* What the exercise asks
Locate and copy each line in the data that contains the word "そんなあなたには".

* Records provided
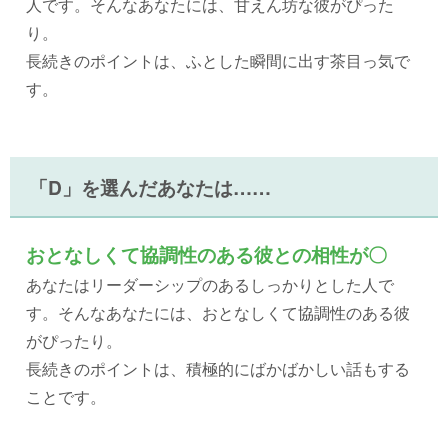
人です。そんなあなたには、甘えん坊な彼がぴった
り。
長続きのポイントは、ふとした瞬間に出す茶目っ気で
す。
「D」を選んだあなたは……
おとなしくて協調性のある彼との相性が〇
あなたはリーダーシップのあるしっかりとした人で
す。そんなあなたには、おとなしくて協調性のある彼
がぴったり。
長続きのポイントは、積極的にばかばかしい話もする
ことです。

* Response to the task
人です。そんなあなたには、甘えん坊な彼がぴった
す。そんなあなたには、おとなしくて協調性のある彼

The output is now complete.